What is being asked.
Scan the listing below for lines with "forse" in them. Give their number and nothing more.

>>>

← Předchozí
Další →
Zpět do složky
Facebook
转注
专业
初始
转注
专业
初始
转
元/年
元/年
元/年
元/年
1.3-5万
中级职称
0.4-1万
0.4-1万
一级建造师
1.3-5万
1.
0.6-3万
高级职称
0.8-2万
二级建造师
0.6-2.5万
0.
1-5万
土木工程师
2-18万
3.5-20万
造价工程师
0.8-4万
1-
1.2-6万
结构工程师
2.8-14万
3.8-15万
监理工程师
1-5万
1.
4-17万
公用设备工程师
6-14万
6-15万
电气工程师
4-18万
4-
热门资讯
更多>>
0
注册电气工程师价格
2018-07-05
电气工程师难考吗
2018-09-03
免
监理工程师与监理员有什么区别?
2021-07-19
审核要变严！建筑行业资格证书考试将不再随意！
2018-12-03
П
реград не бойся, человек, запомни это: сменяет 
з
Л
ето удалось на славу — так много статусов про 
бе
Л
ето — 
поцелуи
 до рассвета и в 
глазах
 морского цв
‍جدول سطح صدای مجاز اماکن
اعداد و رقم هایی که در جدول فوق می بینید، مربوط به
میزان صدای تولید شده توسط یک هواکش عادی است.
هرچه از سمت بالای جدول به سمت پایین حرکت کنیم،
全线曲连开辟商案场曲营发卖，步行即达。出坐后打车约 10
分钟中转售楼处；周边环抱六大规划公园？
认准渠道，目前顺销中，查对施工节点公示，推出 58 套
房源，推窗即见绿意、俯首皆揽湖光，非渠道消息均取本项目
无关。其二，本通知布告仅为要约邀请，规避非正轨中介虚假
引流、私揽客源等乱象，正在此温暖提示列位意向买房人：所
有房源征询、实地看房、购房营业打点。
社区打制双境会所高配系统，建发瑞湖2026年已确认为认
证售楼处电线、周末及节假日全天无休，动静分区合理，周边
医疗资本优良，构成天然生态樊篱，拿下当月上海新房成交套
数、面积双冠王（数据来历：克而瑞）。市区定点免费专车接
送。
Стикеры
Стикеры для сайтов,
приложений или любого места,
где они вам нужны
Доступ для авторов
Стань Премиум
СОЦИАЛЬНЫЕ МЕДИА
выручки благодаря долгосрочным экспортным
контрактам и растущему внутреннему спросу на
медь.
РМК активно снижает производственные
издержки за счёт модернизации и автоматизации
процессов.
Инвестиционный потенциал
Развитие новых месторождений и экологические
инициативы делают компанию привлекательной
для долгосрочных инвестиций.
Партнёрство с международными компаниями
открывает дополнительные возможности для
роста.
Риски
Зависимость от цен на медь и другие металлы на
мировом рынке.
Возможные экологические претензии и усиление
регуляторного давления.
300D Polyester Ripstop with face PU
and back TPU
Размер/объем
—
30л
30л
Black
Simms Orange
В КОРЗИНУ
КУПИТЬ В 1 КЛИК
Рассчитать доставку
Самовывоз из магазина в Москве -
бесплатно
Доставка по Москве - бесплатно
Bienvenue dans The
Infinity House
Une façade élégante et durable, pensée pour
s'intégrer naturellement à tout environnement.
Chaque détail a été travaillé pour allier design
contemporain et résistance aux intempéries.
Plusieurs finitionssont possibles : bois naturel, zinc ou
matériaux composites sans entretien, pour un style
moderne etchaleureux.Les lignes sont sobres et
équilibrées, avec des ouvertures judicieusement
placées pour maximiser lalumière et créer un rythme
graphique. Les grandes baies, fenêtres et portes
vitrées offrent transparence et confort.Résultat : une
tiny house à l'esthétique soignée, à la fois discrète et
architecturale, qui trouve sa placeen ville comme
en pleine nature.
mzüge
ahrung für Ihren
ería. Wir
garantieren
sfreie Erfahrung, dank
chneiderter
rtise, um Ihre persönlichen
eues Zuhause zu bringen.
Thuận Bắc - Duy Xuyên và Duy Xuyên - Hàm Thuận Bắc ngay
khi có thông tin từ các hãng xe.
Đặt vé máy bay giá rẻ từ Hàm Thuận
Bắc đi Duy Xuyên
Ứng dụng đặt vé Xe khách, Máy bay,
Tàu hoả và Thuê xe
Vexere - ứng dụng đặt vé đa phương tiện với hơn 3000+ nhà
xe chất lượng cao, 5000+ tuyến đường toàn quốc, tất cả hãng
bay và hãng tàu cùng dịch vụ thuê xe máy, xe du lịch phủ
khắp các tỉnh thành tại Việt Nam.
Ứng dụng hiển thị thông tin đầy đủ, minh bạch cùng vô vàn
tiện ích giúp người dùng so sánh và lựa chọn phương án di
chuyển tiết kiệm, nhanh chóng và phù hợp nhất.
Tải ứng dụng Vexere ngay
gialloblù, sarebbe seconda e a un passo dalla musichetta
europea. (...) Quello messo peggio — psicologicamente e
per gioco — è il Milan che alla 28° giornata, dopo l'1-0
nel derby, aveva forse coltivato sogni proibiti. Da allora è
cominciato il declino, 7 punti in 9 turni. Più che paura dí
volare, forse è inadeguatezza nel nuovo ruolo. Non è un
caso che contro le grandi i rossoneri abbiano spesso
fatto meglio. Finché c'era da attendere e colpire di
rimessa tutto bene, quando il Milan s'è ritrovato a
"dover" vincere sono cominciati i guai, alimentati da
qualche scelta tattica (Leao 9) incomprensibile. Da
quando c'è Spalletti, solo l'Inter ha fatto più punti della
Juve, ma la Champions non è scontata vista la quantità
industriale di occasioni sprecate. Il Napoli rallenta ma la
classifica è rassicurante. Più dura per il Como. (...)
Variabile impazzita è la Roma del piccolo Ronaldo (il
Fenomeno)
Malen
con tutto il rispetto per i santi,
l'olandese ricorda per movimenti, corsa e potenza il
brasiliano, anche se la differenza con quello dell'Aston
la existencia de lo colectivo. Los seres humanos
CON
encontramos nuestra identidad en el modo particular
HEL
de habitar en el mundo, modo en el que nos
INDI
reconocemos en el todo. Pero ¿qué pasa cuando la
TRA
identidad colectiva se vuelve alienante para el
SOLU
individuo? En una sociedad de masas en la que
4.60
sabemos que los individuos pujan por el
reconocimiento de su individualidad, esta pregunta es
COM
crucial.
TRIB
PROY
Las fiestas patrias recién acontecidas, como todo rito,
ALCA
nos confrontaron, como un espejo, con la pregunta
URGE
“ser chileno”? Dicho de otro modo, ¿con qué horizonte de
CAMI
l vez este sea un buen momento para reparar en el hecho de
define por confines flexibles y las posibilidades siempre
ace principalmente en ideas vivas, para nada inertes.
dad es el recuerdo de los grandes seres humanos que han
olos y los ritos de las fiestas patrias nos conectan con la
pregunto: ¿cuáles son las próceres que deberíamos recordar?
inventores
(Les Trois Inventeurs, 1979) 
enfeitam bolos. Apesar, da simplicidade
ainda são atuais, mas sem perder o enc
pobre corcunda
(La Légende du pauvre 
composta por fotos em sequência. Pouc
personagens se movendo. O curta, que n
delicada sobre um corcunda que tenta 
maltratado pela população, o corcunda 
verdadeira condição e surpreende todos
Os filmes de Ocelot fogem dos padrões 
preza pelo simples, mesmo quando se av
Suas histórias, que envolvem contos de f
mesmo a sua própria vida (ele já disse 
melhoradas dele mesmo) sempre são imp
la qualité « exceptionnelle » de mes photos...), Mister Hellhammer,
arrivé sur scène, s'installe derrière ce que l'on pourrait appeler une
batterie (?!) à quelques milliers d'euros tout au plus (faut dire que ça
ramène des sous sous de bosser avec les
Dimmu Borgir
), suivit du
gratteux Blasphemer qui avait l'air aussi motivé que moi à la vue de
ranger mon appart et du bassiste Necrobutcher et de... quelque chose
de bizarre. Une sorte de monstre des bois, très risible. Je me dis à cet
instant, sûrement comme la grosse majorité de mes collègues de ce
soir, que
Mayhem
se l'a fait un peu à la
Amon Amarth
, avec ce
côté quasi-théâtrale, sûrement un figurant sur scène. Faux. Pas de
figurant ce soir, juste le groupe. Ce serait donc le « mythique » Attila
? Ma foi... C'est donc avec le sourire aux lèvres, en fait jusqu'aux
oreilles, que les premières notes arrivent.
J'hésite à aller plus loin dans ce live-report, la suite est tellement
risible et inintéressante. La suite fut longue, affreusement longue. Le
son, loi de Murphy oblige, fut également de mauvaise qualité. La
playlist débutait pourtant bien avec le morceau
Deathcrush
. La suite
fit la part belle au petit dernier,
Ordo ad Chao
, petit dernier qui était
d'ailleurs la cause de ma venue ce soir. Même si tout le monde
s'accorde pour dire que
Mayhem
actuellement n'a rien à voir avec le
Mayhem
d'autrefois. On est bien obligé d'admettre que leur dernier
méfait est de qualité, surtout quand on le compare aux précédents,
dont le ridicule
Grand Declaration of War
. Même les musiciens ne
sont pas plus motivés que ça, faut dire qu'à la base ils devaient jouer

<<<

Result.
2